- Born: Storme Toolis 26 November 1992 (age 33) London, England
- Occupation: Actor
- Parent(s): Dea Birkett Kevin Toolis

= Storme Toolis =

British actress (born 1992)

Storme Toolis (born 26 November 1992) is a British actress from London.

== Early life ==
Toolis was born and raised in London. Her father journalist Kevin Toolis was born in Edinburgh; his parents originated from Achill Island in County Mayo, Ireland. Her mother is Dea Birkett, a British television and print journalist from Surrey; she has a younger brother and a younger sister. Toolis spent seven years as an aspiring actress at the Ovalhouse.

== Career ==
She first appeared on film in Channel 4's The Inbetweeners as an extra, and then as a minor character in The Inbetweeners Movie, based on the earlier television series, subsequently joining the cast of New Tricks as Holly Griffin in August 2013 in series 10 episode 5, "Cry Me a River", of the show.

Toolis has cerebral palsy and uses a wheelchair. She is an advocate of the rights of disabled actors to play disabled roles.
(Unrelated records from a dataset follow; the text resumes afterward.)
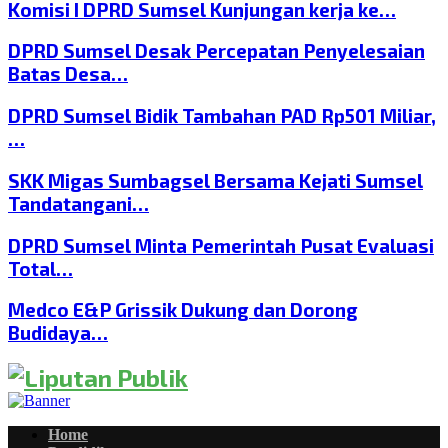
Komisi I DPRD Sumsel Kunjungan kerja ke…
DPRD Sumsel Desak Percepatan Penyelesaian
Batas Desa…
DPRD Sumsel Bidik Tambahan PAD Rp501 Miliar,
…
SKK Migas Sumbagsel Bersama Kejati Sumsel
Tandatangani…
DPRD Sumsel Minta Pemerintah Pusat Evaluasi
Total…
Medco E&P Grissik Dukung dan Dorong
Budidaya…
Home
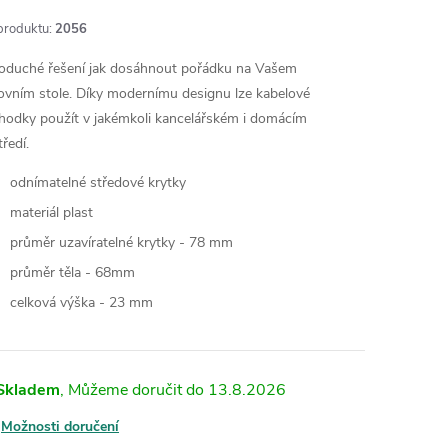
produktu:
2056
oduché řešení jak dosáhnout pořádku na Vašem
ovním stole. Díky modernímu designu lze kabelové
hodky použít v jakémkoli kancelářském i domácím
tředí.
odnímatelné středové krytky
materiál plast
průměr uzavíratelné krytky - 78 mm
průměr těla - 68mm
celková výška - 23 mm
Skladem
13.8.2026
Možnosti doručení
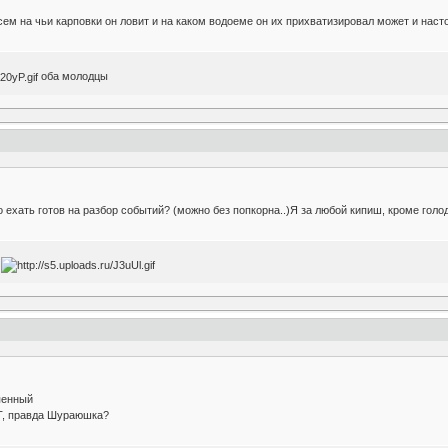
всем на чьи карповки он ловит и на каком водоеме он их прихватизировал может и нас
оба молодцы
ехать готов на разбор событий? (можно без попкорна..)Я за любой кипиш, кроме голо
ы
епенный
ЕТ, правда Шураюшка?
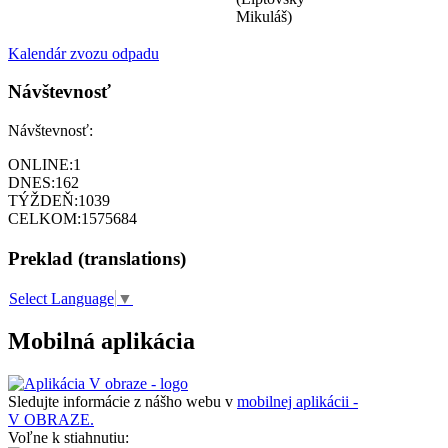
Mikuláš)
Kalendár zvozu odpadu
Návštevnosť
Návštevnosť:
ONLINE:
1
DNES:
162
TÝŽDEŇ:
1039
CELKOM:
1575684
Preklad (translations)
Select Language
▼
Mobilná aplikácia
Sledujte informácie z nášho webu v
mobilnej aplikácii -
V OBRAZE.
Voľne k stiahnutiu:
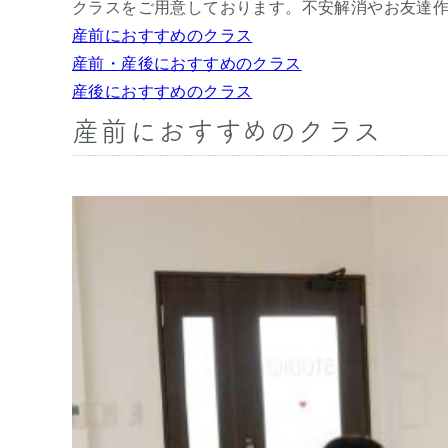
クラスをご用意しております。不安解消やお友達
産前におすすめのクラス
産前・産後におすすめのクラス
産後におすすめのクラス
産前におすすめのクラス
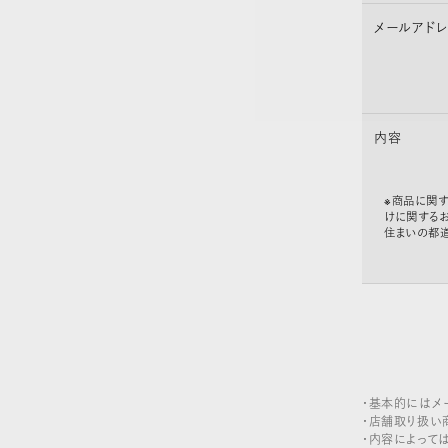
メールアド
内容
※商品に関す
けに関する
住まいの都
・基本的にはメ
・店舗取り扱い
・内容によって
For her role in New Tricks, Toolis was described as "one of the few disabled actors in Britain, and across the world, to play a minor role in a mainstream drama where the disability of her character is not a feature of the plot, and her role has been compared to Walt Jr in the US Breaking Bad series."

Toolis also partook in the Malteser series of adverts for the Paralympics. The advert was praised for its portrayal of people with disabilities.

Toolis was the first disabled actress to take on the title role of Josephine in the West End version of the play A Day in the Death of Joe Egg.